__Task to complete__
Set down the material exactly as given, please, from its first line through the line that includes "الصناعات الدفاعية والأمن والطاقة والتعدين".

__Stored data__
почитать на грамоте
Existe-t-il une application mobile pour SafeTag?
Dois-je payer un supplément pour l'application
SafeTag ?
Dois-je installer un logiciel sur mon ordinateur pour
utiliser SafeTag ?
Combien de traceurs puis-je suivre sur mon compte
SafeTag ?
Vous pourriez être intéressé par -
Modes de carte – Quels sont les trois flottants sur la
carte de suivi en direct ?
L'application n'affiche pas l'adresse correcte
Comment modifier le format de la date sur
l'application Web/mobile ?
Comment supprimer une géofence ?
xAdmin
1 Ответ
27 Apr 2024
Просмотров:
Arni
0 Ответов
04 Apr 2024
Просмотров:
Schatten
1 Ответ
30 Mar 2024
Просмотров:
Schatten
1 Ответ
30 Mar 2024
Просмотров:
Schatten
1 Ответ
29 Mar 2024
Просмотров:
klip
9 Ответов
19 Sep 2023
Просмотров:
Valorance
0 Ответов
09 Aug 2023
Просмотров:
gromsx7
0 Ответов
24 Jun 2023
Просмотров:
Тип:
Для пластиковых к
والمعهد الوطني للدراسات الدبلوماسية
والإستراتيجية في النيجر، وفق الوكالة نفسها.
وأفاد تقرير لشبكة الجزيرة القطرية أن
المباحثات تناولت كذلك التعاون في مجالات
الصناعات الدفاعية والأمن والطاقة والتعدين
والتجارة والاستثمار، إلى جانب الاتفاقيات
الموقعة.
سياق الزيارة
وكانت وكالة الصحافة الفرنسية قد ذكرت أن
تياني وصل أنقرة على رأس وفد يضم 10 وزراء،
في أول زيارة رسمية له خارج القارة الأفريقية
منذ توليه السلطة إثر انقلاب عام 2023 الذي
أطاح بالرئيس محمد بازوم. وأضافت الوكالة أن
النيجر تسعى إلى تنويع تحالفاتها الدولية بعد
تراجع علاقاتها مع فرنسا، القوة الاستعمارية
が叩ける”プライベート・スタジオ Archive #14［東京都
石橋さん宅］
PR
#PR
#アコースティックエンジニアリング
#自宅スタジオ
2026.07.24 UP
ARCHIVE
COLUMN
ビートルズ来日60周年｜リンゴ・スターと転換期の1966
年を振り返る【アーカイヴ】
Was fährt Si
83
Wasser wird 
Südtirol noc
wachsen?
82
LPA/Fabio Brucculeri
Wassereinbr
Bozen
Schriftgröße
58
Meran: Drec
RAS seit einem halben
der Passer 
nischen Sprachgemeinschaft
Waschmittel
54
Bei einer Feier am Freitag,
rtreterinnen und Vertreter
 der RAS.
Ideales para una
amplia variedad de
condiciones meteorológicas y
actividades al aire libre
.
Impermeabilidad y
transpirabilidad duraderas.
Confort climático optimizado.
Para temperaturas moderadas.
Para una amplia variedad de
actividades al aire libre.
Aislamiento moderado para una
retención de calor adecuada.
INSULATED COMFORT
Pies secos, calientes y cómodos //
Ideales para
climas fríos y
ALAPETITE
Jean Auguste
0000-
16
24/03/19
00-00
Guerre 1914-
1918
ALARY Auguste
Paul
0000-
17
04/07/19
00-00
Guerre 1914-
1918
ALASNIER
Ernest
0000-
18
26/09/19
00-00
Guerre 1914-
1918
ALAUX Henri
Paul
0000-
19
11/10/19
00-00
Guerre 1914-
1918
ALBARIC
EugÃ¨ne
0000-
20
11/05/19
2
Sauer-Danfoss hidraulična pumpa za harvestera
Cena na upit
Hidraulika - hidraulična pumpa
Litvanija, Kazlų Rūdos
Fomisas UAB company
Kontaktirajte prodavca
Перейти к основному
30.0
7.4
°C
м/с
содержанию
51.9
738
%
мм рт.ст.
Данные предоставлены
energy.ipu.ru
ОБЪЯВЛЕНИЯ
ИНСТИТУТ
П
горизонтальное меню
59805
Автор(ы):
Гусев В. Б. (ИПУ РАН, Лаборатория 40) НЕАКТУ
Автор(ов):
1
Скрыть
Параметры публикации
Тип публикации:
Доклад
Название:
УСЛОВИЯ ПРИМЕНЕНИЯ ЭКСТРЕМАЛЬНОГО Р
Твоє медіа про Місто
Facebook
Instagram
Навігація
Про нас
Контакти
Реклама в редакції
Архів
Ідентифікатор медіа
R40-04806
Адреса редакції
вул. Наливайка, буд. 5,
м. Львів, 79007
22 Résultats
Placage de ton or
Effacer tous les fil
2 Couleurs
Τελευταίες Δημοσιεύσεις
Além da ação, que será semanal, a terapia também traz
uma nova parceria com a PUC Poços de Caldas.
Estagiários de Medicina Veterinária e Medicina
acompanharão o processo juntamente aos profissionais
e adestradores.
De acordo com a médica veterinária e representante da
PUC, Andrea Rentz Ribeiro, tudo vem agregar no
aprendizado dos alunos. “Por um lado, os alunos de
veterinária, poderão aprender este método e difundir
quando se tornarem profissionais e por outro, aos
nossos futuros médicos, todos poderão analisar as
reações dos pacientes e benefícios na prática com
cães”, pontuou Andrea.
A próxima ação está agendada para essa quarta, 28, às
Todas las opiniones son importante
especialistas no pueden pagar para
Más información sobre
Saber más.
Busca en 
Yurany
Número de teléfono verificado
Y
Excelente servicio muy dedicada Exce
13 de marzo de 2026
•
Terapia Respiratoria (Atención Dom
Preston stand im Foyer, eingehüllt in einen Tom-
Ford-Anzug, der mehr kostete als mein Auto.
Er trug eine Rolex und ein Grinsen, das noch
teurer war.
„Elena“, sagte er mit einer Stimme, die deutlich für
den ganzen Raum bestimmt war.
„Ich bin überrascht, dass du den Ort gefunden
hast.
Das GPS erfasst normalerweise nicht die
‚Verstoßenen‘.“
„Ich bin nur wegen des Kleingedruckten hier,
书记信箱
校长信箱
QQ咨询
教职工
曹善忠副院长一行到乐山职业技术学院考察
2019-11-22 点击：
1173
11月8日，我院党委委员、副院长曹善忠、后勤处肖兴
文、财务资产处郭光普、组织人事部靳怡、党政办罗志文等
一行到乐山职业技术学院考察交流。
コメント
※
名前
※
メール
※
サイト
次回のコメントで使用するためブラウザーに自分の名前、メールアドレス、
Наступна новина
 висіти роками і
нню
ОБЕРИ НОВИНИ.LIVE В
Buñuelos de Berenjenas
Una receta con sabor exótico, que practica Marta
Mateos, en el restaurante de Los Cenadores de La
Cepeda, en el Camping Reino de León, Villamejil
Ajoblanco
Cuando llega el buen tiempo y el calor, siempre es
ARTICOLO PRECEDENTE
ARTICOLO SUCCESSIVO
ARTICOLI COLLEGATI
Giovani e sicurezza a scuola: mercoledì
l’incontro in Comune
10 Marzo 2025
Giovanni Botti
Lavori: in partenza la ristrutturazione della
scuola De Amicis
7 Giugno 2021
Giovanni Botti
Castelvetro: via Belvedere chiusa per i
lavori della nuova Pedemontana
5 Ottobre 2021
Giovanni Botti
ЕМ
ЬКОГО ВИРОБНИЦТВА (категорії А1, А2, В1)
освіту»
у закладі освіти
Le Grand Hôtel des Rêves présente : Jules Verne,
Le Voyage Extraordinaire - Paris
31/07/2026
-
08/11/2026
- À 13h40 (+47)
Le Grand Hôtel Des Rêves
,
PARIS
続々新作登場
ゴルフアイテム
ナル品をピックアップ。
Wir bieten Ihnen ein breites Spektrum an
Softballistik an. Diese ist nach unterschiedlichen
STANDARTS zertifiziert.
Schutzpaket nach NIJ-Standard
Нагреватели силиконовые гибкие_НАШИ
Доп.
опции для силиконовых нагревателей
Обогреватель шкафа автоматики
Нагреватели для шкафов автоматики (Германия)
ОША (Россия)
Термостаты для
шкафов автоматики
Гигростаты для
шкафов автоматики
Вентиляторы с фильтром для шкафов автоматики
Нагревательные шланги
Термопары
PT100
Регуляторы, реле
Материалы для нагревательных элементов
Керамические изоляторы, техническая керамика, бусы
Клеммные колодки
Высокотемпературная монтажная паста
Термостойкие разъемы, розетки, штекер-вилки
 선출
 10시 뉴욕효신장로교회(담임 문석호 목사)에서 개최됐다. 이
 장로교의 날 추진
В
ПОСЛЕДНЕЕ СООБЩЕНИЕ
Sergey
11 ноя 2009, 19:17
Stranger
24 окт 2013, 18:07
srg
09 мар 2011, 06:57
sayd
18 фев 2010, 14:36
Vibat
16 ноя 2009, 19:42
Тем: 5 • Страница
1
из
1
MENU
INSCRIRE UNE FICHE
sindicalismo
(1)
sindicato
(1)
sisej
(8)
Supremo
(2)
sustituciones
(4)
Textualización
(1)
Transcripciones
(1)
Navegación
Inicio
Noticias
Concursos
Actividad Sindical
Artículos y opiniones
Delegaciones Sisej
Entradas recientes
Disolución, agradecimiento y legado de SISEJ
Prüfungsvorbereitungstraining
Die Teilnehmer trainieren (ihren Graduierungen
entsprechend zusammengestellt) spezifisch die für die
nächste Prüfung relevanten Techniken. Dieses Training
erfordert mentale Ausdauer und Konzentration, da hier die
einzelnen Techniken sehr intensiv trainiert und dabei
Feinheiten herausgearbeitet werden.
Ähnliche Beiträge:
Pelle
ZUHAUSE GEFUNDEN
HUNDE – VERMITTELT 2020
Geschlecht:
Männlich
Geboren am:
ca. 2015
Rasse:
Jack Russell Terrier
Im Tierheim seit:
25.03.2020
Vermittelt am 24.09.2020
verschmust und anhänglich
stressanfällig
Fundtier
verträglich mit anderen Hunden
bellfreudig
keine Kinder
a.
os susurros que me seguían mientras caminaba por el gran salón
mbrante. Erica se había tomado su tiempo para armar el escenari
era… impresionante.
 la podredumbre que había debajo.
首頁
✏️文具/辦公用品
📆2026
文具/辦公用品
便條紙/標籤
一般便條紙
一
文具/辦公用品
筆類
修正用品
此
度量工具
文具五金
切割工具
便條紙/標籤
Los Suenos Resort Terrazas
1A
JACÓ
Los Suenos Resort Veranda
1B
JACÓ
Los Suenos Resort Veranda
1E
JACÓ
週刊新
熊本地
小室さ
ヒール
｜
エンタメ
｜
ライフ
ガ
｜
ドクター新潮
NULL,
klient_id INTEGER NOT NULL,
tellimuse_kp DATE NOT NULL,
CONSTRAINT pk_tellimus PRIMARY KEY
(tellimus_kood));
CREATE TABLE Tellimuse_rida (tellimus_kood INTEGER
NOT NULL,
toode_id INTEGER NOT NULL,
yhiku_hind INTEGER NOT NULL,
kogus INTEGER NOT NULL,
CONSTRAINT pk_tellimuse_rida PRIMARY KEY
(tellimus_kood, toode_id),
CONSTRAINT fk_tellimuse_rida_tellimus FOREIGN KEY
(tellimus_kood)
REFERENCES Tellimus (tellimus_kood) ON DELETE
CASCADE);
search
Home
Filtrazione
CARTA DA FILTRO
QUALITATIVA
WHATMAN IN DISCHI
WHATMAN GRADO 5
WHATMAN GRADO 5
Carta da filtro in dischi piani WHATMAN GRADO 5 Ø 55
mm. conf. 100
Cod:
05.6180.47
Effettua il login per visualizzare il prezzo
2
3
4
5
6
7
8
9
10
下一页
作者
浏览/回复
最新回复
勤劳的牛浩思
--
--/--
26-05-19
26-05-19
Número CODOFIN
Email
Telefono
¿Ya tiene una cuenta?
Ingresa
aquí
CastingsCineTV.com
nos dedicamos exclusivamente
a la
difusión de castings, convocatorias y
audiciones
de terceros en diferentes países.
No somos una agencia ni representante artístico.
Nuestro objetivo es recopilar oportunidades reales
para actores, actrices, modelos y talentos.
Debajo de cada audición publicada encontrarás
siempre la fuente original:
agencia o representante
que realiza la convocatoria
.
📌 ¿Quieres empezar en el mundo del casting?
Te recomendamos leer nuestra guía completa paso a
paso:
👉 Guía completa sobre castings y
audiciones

__Answer to this exercise__
почитать на грамоте
Existe-t-il une application mobile pour SafeTag?
Dois-je payer un supplément pour l'application
SafeTag ?
Dois-je installer un logiciel sur mon ordinateur pour
utiliser SafeTag ?
Combien de traceurs puis-je suivre sur mon compte
SafeTag ?
Vous pourriez être intéressé par -
Modes de carte – Quels sont les trois flottants sur la
carte de suivi en direct ?
L'application n'affiche pas l'adresse correcte
Comment modifier le format de la date sur
l'application Web/mobile ?
Comment supprimer une géofence ?
xAdmin
1 Ответ
27 Apr 2024
Просмотров:
Arni
0 Ответов
04 Apr 2024
Просмотров:
Schatten
1 Ответ
30 Mar 2024
Просмотров:
Schatten
1 Ответ
30 Mar 2024
Просмотров:
Schatten
1 Ответ
29 Mar 2024
Просмотров:
klip
9 Ответов
19 Sep 2023
Просмотров:
Valorance
0 Ответов
09 Aug 2023
Просмотров:
gromsx7
0 Ответов
24 Jun 2023
Просмотров:
Тип:
Для пластиковых к
والمعهد الوطني للدراسات الدبلوماسية
والإستراتيجية في النيجر، وفق الوكالة نفسها.
وأفاد تقرير لشبكة الجزيرة القطرية أن
المباحثات تناولت كذلك التعاون في مجالات
الصناعات الدفاعية والأمن والطاقة والتعدين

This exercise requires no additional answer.